Qui, l’opera di Lahiri – dapprima quella in inglese e poi quella in italiano – sarà esaminata come un dettaglio che prefigura un disegno più ampio. Originata dall’elaborazione di elementi appartenenti a diverse culture, essa sarà concepita come indice rivelatore di certe tendenze letterarie che, sviluppandosi, sono in grado di modificare canoni letterari esistenti e di crearne dei nuovi. La prospettiva che si adotterà in questo studio sarà al tempo stesso interna ed esterna. Attraverso la prospettiva interna si risalirà alla struttura e al funzionamento dell’opera. In particolare, si osserverà come si configurano vari modelli di identità culturali entro le dinamiche testuali e come tali modelli interagiscono con diverse memorie culturali e lingue. Tramite la prospettiva esterna, invece, si illustrerà il modo in cui l’opera risponde a nuovi mutamenti di tendenza in rapporto al mondo della produzione e fruizione culturale. Si considereranno anche gli accordi e i disaccordi interpretativi della comunità ermeneutica, il modo in cui essa include in un canone l’opera di Lahiri oppure la esclude, e perché. Detto in termini gramsciani, la prospettiva esterna faciliterà un esame di come l’opera di Lahiri si rapporta a questioni di “egemonia culturale” e permetterà di comprendere se tali questioni sono affrontate a sostegno di entità locali, nazionali, transnazionali, di alcune di esse, o di tutte, e anche se, nell’estrinsecarsi, le questioni favoriscano o meno l’emancipazione sociale e l’accettazione della diversità.

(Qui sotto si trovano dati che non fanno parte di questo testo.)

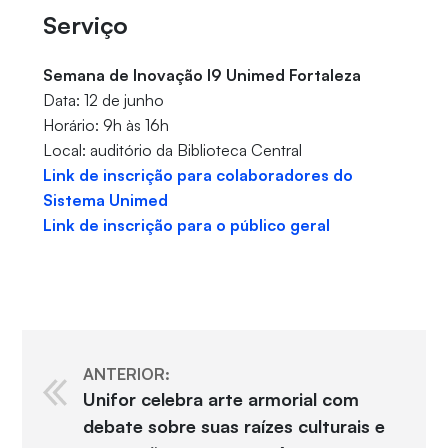
Serviço
Semana de Inovação I9 Unimed Fortaleza
Data: 12 de junho
Horário: 9h às 16h
Local: auditório da Biblioteca Central
Link de inscrição para colaboradores do
Sistema Unimed
Link de inscrição para o público geral
ANTERIOR:
Unifor celebra arte armorial com
debate sobre suas raízes culturais e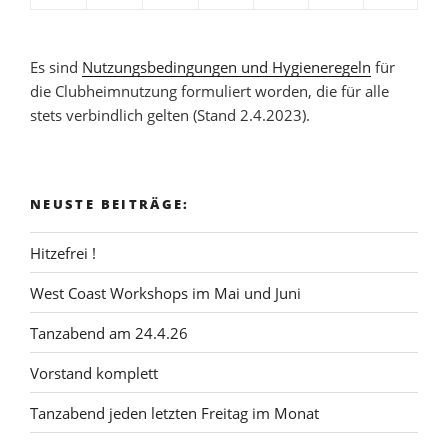
Es sind
Nutzungsbedingungen und Hygieneregeln
für
die Clubheimnutzung formuliert worden, die für alle
stets verbindlich gelten (Stand 2.4.2023).
NEUSTE BEITRÄGE:
Hitzefrei !
West Coast Workshops im Mai und Juni
Tanzabend am 24.4.26
Vorstand komplett
Tanzabend jeden letzten Freitag im Monat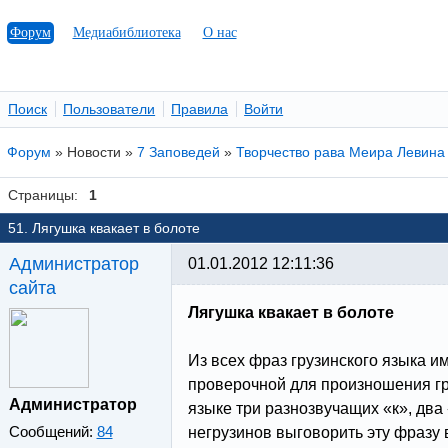
Форум
Медиабиблиотека
О нас
Поиск
Пользователи
Правила
Войти
Форум
»
Новости
»
7 Заповедей
»
Творчество рава Меира Левина
Страницы:
1
51. Лягушка квакает в болоте
Администратор
01.01.2012 12:11:36
сайта
Лягушка квакает в болоте
Из всех фраз грузинского языка и
проверочной для произношения гру
Администратор
языке три разнозвучащих «к», два
Сообщений:
84
негрузинов выговорить эту фразу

Se si considera la prospettiva esterna iniziando dall’esame del dibattito critico recente sull’opera di Lahiri originariamente scritta in inglese, emergono dei motivi ricorrenti che rimandano a una critica di visioni fisse e monolitiche di canone. Questi studi notano che, di frequente, l’opera della scrittrice introduce situazioni in cui si superano confini nazionali, 7 altri invece mettono in evidenza la presentazione di identità individuali marginalizzate e le esperienze di migranti. 8 Certi, infine, rilevano aspetti dell’interculturalità collegati alla traduzione. 9 La stessa collocazione culturale dell’autrice è oggetto di disaccordo. Lahiri a volte è descritta come scrittrice minoritaria, e più spesso come scrittrice diasporica, del Sud asiatico, americana, transnazionale, postcoloniale, oppure cosmopolita. 10
Il dibattito critico su Lahiri evidenzia le diverse priorità delle svariate tradizioni critiche. Negli Stati Uniti, ad esempio, tanti lavori critici in American Studies e Postcolonial Studies che evidenziano il cosmopolitismo di Lahiri nei suoi scritti in inglese pongono anche l’accento sul loro valore transnazionale più che su quello locale. Molti di questi studi evitano di esplicitare la connessione di questa autrice con gli scrittori delle minoranze affiliati a un progetto multiculturale. Probabilmente, questo è dovuto al fatto che, negli Stati Uniti, una parte della critica che sostiene la scrittura multiculturale delle minoranze privilegia un’agenda politica locale, talvolta nazionale. Questo filone della critica giustifica il suo scarso interesse al cosmopolitismo di Lahiri, come del resto a quello di altri scrittori, perché crede che dare troppa enfasi a tale tratto possa indurre alcuni a celare o minimizzare le diversità di razza, etnia e altre categorie sociali che invece, attraverso una critica militante, dovrebbero essere rese visibili per poi potere combattere la discriminazione e garantire più giustizia sociale entro una specifica comunità.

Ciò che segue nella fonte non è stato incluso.